The trio initially wanted to start Endpapers as a formal archival project but then decided to give it a more personal form. This collection of nearly 200 inscriptions has been crowdsourced, with contributors sending in images of the pages, along with some basic publication details, a brief note on how the book came into their possession, and more.

Notes found in the pages of old books collected by The Book Inscriptions Project.

The idea of finding secrets and mysteries hidden within the pages of a book acts as an adrenalin rush for some collectors. Subbiah Yadalam, a Bengaluru-based entrepreneur, seeks out such antiquarian books for this very reason. He has a number of books that were owned by great Indologists such as Moriz Winternitz, whose copy of the first English translation of the Arthashastra is in his possession. “The fact that this book was read by, and scribbled into, by him is enough to give me goosebumps," says Yadalam, who founded the Rare Book Society of India—a virtual space for rare-book collectors. He also has books in which scholars have inserted letters and elaborate notes. Particularly significant is the note left by J.M. Dawkins in The Heetopades Of Veeshno Sarma, with explanatory notes by Charles Wilkins on how he came to possess this book, first purchased by his brother, Prof. R.M. Dawkins, in 1890. “This book was published in 1787. It’s interesting that R.M. Dawkins, a 19-year-old young Englishman, was studying Sanskrit at King’s College, London, in 1890, when he purchased the book. Also fascinating is the set of six-eight volumes by Raphael Sadatini, which have five-six pages of his handwritten original manuscript stuck on to the first page of the first volume," he says.

In case you too want to embark on the quest for inscriptions, there are countless second-hand book stalls, often located in cramped alleys or on footpaths, where you might come across a note that could change you. Or you could visit historic book stores, such as Maria Brothers in Shimla, where you can curl up on a chair, surrounded by centuries-old books on philosophy and travel, inscribed by the British officers who were stationed in India at the time. “Then there is Select Book Shop on Brigade Road, Bengaluru, whose owner, K.K.S. Murthy, opens the entire space for you to explore. It is very common to find books with inscriptions there. These are books that his father had collected from World War II soldiers living in the city and other foreigners, who sold them before leaving the country for good," says Basav Biradar, a Bengaluru-based heritage consultant and second-hand book enthusiast. “You will find a lot of pulp fiction and romantic thrillers with the officers’ names and inscriptions written on them. The other place for these is Blossoms (a book store in Bengaluru)."

Internationally, several online marketplaces, such as AbeBooks, offer rare and used books with interesting inscriptions. There is one, The Missile Crisis, on AbeBooks, which was inscribed by the author, Elie Abel, for Robert F. Kennedy and his wife Ethel. Many passages have been marked in the margins, with Kennedy having made extensive notes in the last four blank pages.
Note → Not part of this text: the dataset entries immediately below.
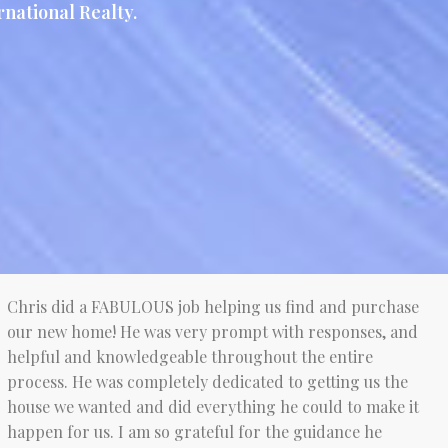
national Realty.
Chris did a FABULOUS job helping us find and purchase
our new home! He was very prompt with responses, and
helpful and knowledgeable throughout the entire
process. He was completely dedicated to getting us the
house we wanted and did everything he could to make it
happen for us. I am so grateful for the guidance he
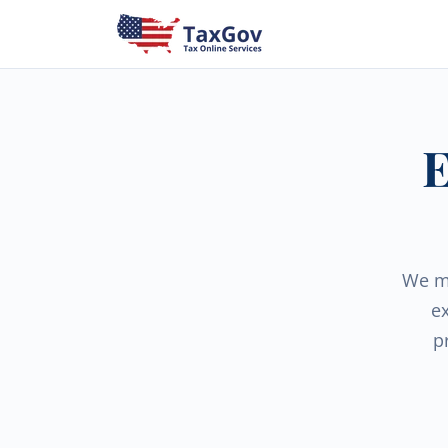
E
We ma
e
p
Such inscriptions don’t just tell personal stories but offer a broader history of the time as well. For instance, gifting books was a common practice during weddings and festivals till the 1980s. “My parents were gifted a book, containing paintings of Hieronymus Bosch, on their wedding by a favourite college professor. Now Bosch’s paintings are very grotesque and when I saw the book, it made me wonder why he had chosen this as a wedding gift. It tells you a lot about the relationship between teachers and students," says Mukherjee.

So, next time you pick up a second-hand book, allow it to speak to you, through its squiggly scribbles and hastily written notes, of relationships that once existed, the time that was, and of secrets that lay buried behind the inscriptions.